# Assignment
Scan the entries below and return each line that contains "select".

(Dataset entries)
--*--

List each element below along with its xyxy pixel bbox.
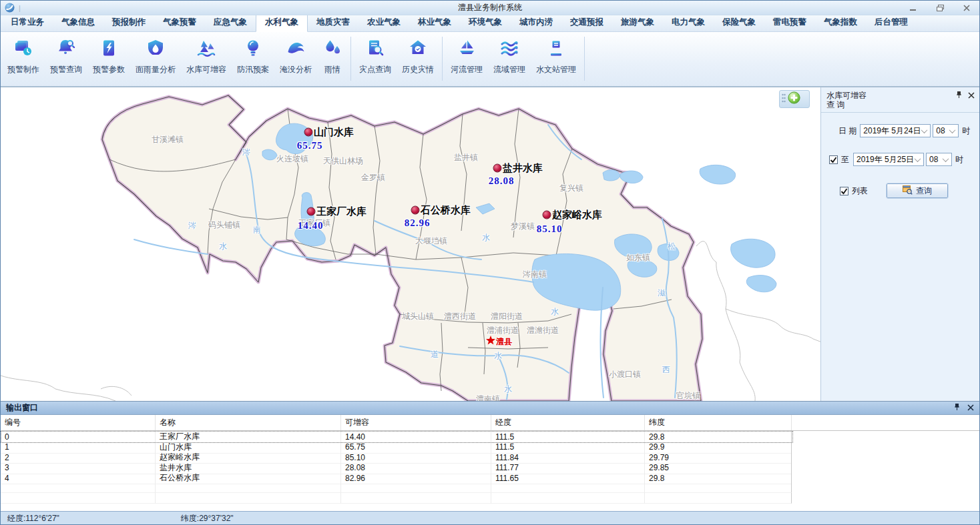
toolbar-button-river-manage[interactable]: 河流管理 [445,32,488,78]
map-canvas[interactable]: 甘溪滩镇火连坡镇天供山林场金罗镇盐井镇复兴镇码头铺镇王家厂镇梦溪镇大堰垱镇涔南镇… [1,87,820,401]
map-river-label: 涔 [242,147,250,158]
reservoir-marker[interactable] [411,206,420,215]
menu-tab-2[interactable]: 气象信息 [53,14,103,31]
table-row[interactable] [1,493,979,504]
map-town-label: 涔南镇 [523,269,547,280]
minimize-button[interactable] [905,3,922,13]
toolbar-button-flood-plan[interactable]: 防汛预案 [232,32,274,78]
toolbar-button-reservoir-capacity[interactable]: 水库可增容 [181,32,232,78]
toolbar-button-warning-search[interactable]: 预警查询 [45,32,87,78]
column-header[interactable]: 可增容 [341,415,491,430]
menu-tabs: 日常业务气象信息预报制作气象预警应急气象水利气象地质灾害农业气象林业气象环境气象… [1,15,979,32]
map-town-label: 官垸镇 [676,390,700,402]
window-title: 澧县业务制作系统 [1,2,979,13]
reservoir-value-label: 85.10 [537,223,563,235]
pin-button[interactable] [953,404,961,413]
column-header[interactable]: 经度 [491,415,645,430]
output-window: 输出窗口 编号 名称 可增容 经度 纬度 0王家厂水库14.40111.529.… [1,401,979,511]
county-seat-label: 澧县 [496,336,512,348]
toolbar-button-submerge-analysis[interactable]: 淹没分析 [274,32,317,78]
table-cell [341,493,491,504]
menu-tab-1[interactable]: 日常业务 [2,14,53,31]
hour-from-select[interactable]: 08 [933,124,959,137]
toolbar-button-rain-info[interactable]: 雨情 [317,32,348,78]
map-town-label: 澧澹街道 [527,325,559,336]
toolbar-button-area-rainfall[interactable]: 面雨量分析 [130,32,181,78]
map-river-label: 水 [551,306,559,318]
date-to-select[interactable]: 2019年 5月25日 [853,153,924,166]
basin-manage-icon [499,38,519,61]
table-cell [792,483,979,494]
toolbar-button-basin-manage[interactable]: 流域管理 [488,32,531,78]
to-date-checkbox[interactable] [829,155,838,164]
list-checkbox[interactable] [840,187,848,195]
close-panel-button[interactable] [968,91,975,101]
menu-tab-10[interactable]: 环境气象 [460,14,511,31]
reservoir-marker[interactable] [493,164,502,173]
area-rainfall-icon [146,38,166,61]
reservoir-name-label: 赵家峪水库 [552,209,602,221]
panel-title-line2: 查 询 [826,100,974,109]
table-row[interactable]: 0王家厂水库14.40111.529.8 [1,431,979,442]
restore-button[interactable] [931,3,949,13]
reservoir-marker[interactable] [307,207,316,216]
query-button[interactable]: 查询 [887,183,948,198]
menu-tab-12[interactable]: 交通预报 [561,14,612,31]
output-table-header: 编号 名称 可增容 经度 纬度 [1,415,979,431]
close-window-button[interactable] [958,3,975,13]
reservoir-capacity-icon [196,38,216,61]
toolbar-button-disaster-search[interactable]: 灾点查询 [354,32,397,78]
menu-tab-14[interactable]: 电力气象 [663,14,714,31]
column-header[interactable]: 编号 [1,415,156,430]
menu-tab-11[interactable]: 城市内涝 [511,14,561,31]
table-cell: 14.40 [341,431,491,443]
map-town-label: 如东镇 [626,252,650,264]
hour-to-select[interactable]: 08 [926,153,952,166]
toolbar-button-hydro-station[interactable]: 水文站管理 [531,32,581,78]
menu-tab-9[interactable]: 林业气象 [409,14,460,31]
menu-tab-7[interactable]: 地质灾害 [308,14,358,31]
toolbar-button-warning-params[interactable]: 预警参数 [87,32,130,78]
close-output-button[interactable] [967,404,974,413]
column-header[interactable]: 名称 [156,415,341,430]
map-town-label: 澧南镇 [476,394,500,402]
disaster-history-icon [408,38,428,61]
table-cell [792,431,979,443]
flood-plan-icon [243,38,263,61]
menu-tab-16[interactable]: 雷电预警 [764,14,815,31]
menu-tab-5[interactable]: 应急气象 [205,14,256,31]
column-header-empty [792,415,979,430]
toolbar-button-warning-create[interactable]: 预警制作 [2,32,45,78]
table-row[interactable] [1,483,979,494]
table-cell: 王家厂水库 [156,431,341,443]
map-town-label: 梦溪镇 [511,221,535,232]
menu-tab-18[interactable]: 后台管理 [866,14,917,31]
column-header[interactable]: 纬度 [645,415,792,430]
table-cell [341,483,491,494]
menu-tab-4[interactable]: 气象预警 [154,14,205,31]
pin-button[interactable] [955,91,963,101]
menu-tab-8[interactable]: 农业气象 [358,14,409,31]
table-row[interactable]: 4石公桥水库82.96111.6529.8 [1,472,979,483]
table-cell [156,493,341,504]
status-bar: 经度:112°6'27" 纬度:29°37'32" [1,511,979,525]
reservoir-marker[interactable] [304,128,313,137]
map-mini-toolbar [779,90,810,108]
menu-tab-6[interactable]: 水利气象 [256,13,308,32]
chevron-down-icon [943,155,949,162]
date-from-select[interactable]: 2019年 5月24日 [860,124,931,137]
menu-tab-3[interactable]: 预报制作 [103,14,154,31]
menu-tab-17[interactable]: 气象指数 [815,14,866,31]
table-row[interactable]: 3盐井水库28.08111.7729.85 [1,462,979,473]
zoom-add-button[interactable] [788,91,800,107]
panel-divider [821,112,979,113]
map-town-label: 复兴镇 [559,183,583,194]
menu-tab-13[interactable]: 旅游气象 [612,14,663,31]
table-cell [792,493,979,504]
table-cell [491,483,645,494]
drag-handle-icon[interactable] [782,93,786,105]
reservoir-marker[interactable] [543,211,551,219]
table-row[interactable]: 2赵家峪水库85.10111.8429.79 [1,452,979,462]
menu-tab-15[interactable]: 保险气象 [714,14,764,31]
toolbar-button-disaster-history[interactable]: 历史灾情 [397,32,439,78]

--*--

# Result of the task
hour-from-select[interactable]: 08 [933,124,959,137]
date-to-select[interactable]: 2019年 5月25日 [853,153,924,166]
hour-to-select[interactable]: 08 [926,153,952,166]
date-from-select[interactable]: 2019年 5月24日 [860,124,931,137]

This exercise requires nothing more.